Vrijdag 21 januari is Bas de Ruiter (75) overleden. Hij was de man van Eef de Ruiter-Borgers die we allemaal wel kennen als jarenlange hulp in de kantine en de bestuurskamer. Bas was al geruime tijd ziek. Hij voetbalde ooit bij de Voetbalvereniging Bennekom.

De dood van Basje de Ruiter roept bij mij heel veel herinneringen op aan mijn jeugd. Ik was pakweg 11 of 12 jaar toen ik aan competitievoetbal mocht gaan doen. Zo was dat nog in de jaren zestig. Ik was een van de ouderen van de jongens die dankzij Evert Beukhof, vader van een van de jongens, lid mocht worden van VV Bennekom, zodat we op het terrein aan de Laarweg konden voetballen. Omdat ik ouder was, mocht ik al vrij snel deel uitmaken van een junioren-competitie-elftal. Ik kreeg mijn wedstrijdkaart in de brievenbus waarop stond dat ik zaterdag midvoor stond in de uitwedstrijd tegen CHRC. Elftalleider Bertus van Reemst, als straatveger een gemeenteambtenaar, kwam de kaart persoonlijk afgeven op mijn huisadres. En dat bleef hij nog lang doen.

We verloren tegen CHRC met 11-0. Ik raakte geen bal, echt niet, vooral omdat ik eenzaam op een eiland in de ‘spits’ stond. Bertus gaf me na afloop een schouderklopje en mompelde: ‘Goegespeuld jochie.’ Met dat compliment op zak fietste ik met de andere jongens terug naar huis, van Heelsum naar Bennekom.

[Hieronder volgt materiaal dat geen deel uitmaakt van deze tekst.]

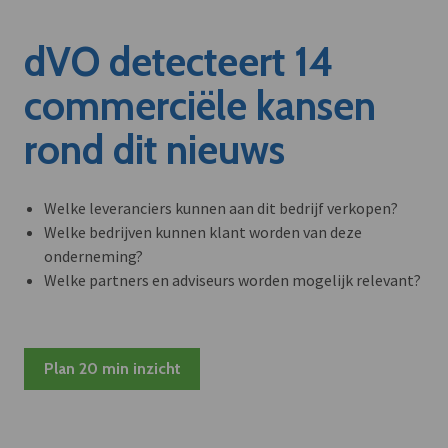
dVO detecteert 14
commerciële kansen
rond dit nieuws
Welke leveranciers kunnen aan dit bedrijf verkopen?
Welke bedrijven kunnen klant worden van deze
onderneming?
Welke partners en adviseurs worden mogelijk relevant?
Plan 20 min inzicht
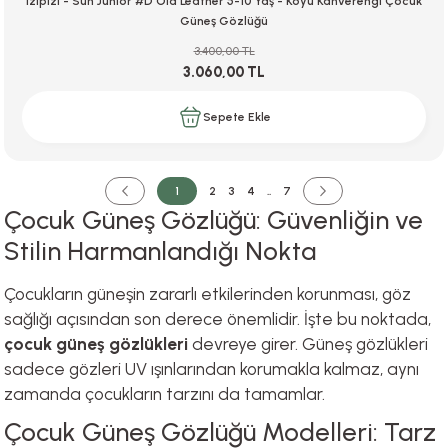
Izipizi - Sun Junior #D Old Leather 5-10 Yaş - Koyu Kahverengi Çocuk
Güneş Gözlüğü
3.400,00 TL
3.060,00 TL
Sepete Ekle
1
2
3
4
..
7
Çocuk Güneş Gözlüğü: Güvenliğin ve
Stilin Harmanlandığı Nokta
Çocukların güneşin zararlı etkilerinden korunması, göz
sağlığı açısından son derece önemlidir. İşte bu noktada,
çocuk güneş gözlükleri
devreye girer. Güneş gözlükleri
sadece gözleri UV ışınlarından korumakla kalmaz, aynı
zamanda çocukların tarzını da tamamlar.
Çocuk Güneş Gözlüğü Modelleri: Tarz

Ik kan me weinig van de wedstrijd herinneren. Alleen de namen van de jongens weet ik nog. Jongens waar ik tegenop keek, ze waren sowieso twee of drie jaar ouder. Basje stond geloof ik toen op doel. Verder speelden onder anderen mee zijn tweelingbroer Tonnie, Jan Jansen, Jan Bongers, Rini (Krekel en/of Kriel) Welgraven, Gerrit (Kromme Gaart) de Ruiter, Dirk (Rooie Kers) Kerseboom, Bertje (van de) Hoef en Hillie Schoester (zoon van een zus van Bas de Ruiter). Het waren allemaal jongens van de Laar; ze zaten op de ambachtsschool of werkten al als schilder, timmerman, metselaar, loodgieter, in het bos of waar dan ook, of gewoon als losarbeider – werk was er altijd wel. Ik kwam uit ‘het dorp’ en zat op het Christelijk Streeklyceum, dus werd ik ‘het studentje’ genoemd, een vreemde eend in de bijt. En dat voelde ik meteen. Zo werkte die chemie: Guusje? Dat studentje.

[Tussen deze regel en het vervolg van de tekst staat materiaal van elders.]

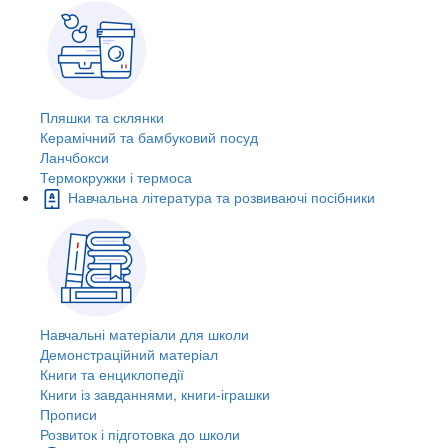
Пляшки та склянки
Керамічний та бамбуковий посуд
Ланчбокси
Термокружки і термоса
Навчальна література та розвиваючі посібники
Навчальні матеріали для школи
Демонстраційний матеріал
Книги та енциклопедії
Книги із завданнями, книги-іграшки
Прописи
Розвиток і підготовка до школи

Ze scholden vaak op elkaar, konden goed schoppen en de meesten ook goed zuipen. En wat ze verder deden, begreep ik echt niet. Echte jongens van de Laor. Dat was niet het milieu wat ik (als christelijk opgevoede jongen) gewend was. Maar ik paste me aan, en misschien wel omdat ik aardig kon voetballen. En eigenlijk waren het beste jongens, echt waar – als je maar vriendelijk bleef en luisterde.

Vooral Basje, Tonnie, Hillie en Bertus van Reemst deden er alles aan om mij te helpen. Ik ben dankbaar dat ik die jongens en die tijd heb meegemaakt. Zo was de Laar, zo leerde ik mensen en hun achtergrond kennen. Mijn vader kende de mannen van de Laar uit zijn jeugd, omdat de meeste mannen voor zijn pleegvader Ruth van den Hul (een houttransporteur en -handelaar) in het bos hadden gewerkt. Hij zei: ‘Pas maar op, ze zijn gevaarlijk als ze een slok op hebben. Dan gaan ze vechten.’ Daar stond nu juist de Bennekomse voetbalclub om bekend: vechten, vloeken en schelden.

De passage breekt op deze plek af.